Thin Layer Chromatography of Amino Acids
Introduction
The technique used for this experiment was thin layer chromatography (TLC). TLC is used to separate components of a mixture (Clark, 2016). The purpose of this experiment was to identify an unknown amino acid. The components will have different affinities to the stationary and mobile phases. The various components will travel at different rates based on their affinity to either the mobile or stationary phase (Clark). A polar stationary phase is used in TLC experiments and the mobile phase can be a combination of solvents or just one solvent (psu.edu, n.d.). TLC can also be used to monitor the progress of reactions and can tell if two compounds are identical (Padias, 2011). In general, more polar molecules will be attracted to the stationary phase and not move as far up the TLC plate (psu.edu, n.d.). Similarly, compounds that are less polar will be able to travel further up the plate because they have less attraction to the stationary phase.
Methods
A chromatography chamber was taken to the fume hood, and four mL of chromatography solvent was added with a pipette. The lid was placed on the chamber.

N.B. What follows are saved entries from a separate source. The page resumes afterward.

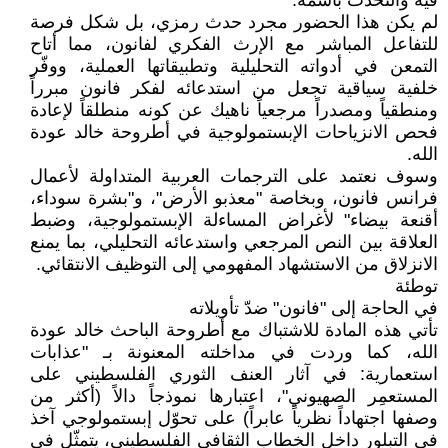
فيه والتحدث باسمه.
لم يكن هذا الحضور مجرد حدث رمزي، بل شكل فرصة
للتفاعل المباشر مع الإرث الفكري لفانون، مما أتاح
التمعن في أدواته التحليلية وتطبيقاتها العملية، ووفّر
خلفية سياقية تجعل من استدعائه لفكر فانون مبرراً
ومنطقياً ومصدراً مرجعياً ناهيك عن كونه منطلقاً لإعادة
فحص الانزياحات الإبستمولوجية في أطروحة خالد عودة
الله.
وسوف نعتمد على الترجمات العربية المتداولة لأعمال
فرانس فانون، وبخاصة "معذبو الأرض"، و"بشرة سوداء،
أقنعة بيضاء" لأغراض المساءلة الإبستمولوجية، وضبط
العلاقة بين النص المرجعي واستدعائه التحليلي، بما يمنع
الانزلاق من الاستشهاد المفهومي إلى التوظيف الانتقائي.
توطئة
في الحاجة إلى "فانون" ضدّ تأويلاته
تأتي هذه المادة للاشتباك مع أطروحة الباحث خالد عودة
الله، كما وردت في مداخلته المعنونة بـ "عذابات
استعمارية: في آثار العنف الثوري الفلسطيني على
المستعمِر الصهيوني"، اعتبارها نموذجاً دالاً (أكثر من
وصفها اجتهاداً نظرياً عابراً) على تحوّل إبستمولوجي آخذ
في التبلور داخل الخطاب الثقافي الفلسطيني، يتمثّل في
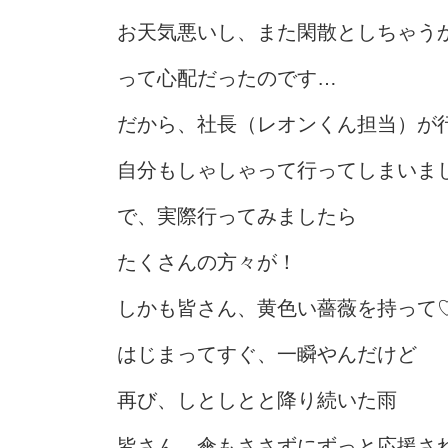
お天気悪いし、また閑散としちゃう
って心配だったのです…
だから、社長（レオンくん担当）が
自分もしゃしゃって行ってしまいま
で、実際行ってみましたら
たくさんの方々が！
しかも皆さん、黄色い薔薇を持って
はじまってすぐ、一瞬やんだけど
再び、しとしとと降り続いた雨
皆さん、傘もささずにずっと応援さ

Handling the TLC slide by the edges, a horizontal line was placed 1 cm from the bottom edge of the plate.
Four hash marks were made on the line, equal distances apart. Under the drawn line the first mark was labeled “A” (for alanine). The second mark was labeled “G” (for glycine). The third mark was labeled “P” (for phenylalanine). The final mark was labeled “U” (for unknown).
With capillary tubes, one drop of each amino acid was placed on the TLC slide.
TLC plate was held vertically on the outside of the TLC chamber to make sure the line was higher than the solvent in the chamber.
With forceps, the TLC plate was quickly placed inside the chamber, and the lid was tightened.
The solvent was given time to move up the TLC plate until it was approximately 1 cm from the top. The TLC slide was removed from the chamber, and the solvent front was marked with a pencil. The slide was allowed to dry.
The TLC slide was placed in an over set at 800C for 15 minutes. This sped up the reaction between the ninhydrin and the amino acids, so the amino acids were visible.
A pencil was used to outline each TLC plate. The center of each spot was marked with a horizontal line.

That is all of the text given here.